Infants with CS frequently have polyhydramnios in utero and are born prematurely but large for their gestational age. Children with CS have coarser facial features than those with NS, as well as macrocephaly, prominent foreheads, epicanthal folds, short noses and low-set, posteriorly rotated ears (Goodwin et al., 2014). Patients fail to thrive in the perinatal period due to swallowing difficulties and increased energy expenditure, and the gastrointestinal involvement progresses to include gastrointestinal reflux, oral aversion and constipation (Leoni et al., 2016). CS patients have unique dermatological abnormalities including cutaneous papillomas (Siegel et al., 2012), as well as a variety of musculoskeletal abnormalities, such as hypotonia, elbow contractures and laxity of the small joints (Leoni et al., 2021). Like NS, CS also causes congenital heart defects, including HCM, septal defects and arrhythmias (Lin et al., 2011). Patients with CS have profound cognitive deficits (Axelrad et al., 2011), as well as anatomic abnormalities of the central nervous system (Gripp et al., 2010). Importantly, they have the highest risk of developing a malignancy of any of the RASopathies patients, particularly rhabdomyosarcoma, neuroblastoma and transitional cell carcinoma of the bladder (Rauen, 2007). Although the average age at diagnosis of this bladder carcinoma in the general population is 73 years, it has been diagnosed in individuals with CS who are 20 years old or younger (Gripp, 2005). CS is therefore a classical cancer predisposition syndrome.
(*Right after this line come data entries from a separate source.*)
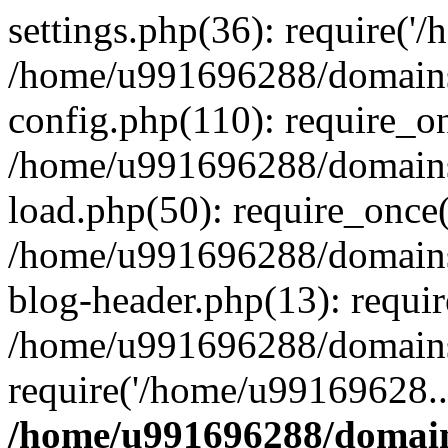
settings.php(36): require('
/home/u991696288/domains/
config.php(110): require_o
/home/u991696288/domains/
load.php(50): require_once
/home/u991696288/domains/
blog-header.php(13): requi
/home/u991696288/domains/
require('/home/u99169628..
/home/u991696288/domain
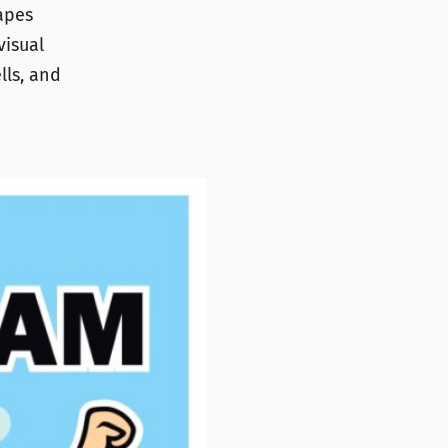
apes
visual
lls, and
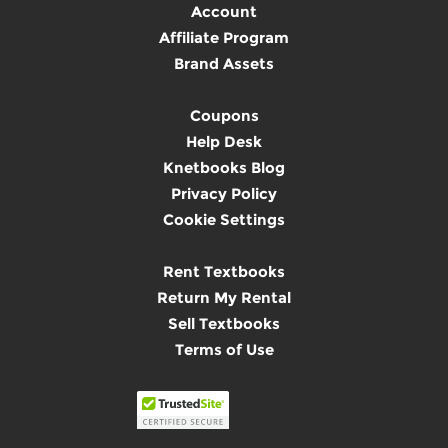
Account
Affiliate Program
Brand Assets
Coupons
Help Desk
Knetbooks Blog
Privacy Policy
Cookie Settings
Rent Textbooks
Return My Rental
Sell Textbooks
Terms of Use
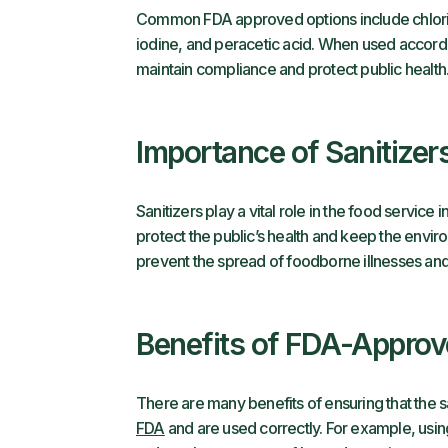
Common FDA approved options include chlor
iodine, and peracetic acid. When used accordin
maintain compliance and protect public health
Importance of Sanitizer
Sanitizers play a vital role in the food service
protect the public’s health and keep the envir
prevent the spread of foodborne illnesses an
Benefits of FDA-Approve
There are many benefits of ensuring that the 
FDA
and are used correctly. For example, usin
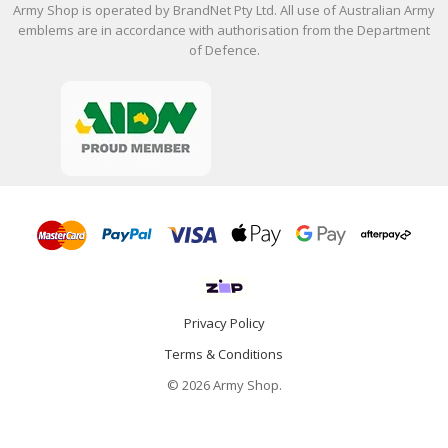
Army Shop is operated by BrandNet Pty Ltd. All use of Australian Army
emblems are in accordance with authorisation from the Department
of Defence.
Privacy Policy
Terms & Conditions
© 2026 Army Shop.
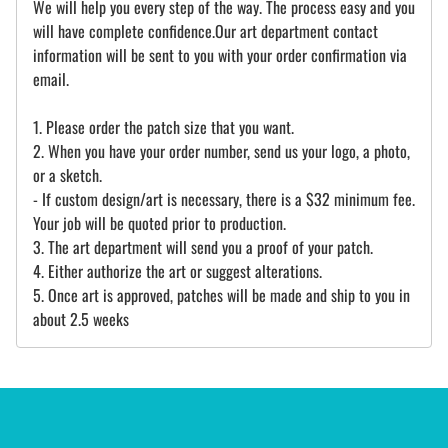
We will help you every step of the way. The process easy and you
will have complete confidence.Our art department contact
information will be sent to you with your order confirmation via
email.
1. Please order the patch size that you want.
2. When you have your order number, send us your logo, a photo,
or a sketch.
- If custom design/art is necessary, there is a $32 minimum fee.
Your job will be quoted prior to production.
3. The art department will send you a proof of your patch.
4. Either authorize the art or suggest alterations.
5. Once art is approved, patches will be made and ship to you in
about 2.5 weeks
Several models of CS have been developed. Neuronal progenitors from HRASG12S iPSCs display an extended progenitor phase, increased soma size and decreased neurite outgrowth, which may contribute to the neurodevelopmental disorders associated with CS (Rooney et al., 2016). Transgenic zebrafish expressing hrasbG12V in the germline display phenotypes consistent with CS: shortened body length, craniofacial dysmorphia, precocious ossification, myocardial hypertrophy, increased incidence of cancer, and oncogene-induced senescence in the brain and heart (Santoriello et al., 2009). The initial CS mouse model (Table S5), HrasG12V−IRES-β-geo, has a phenotype of hypertension and myocardial and kidney fibrosis, but does not develop tumors (Schuhmacher et al., 2008). A subsequent model, CC-FR-HrasG12V, has a high perinatal mortality rate and CS-like craniofacial defects, and develops benign skin papillomas and malignant angiosarcoma (Chen et al., 2009). Importantly, these mice also have a skeletal muscle myopathy, which can be reversed by postnatal treatment with the MEK inhibitor PD-0325901 (Tidyman et al., 2021). A HrasG12S mouse model has also been established. These mice have craniofacial abnormalities, cardiomegaly, poor weight gain and impaired metabolism, consistent with CS patients (Oba et al., 2018). These mice did not develop papillomas or angiosarcomas.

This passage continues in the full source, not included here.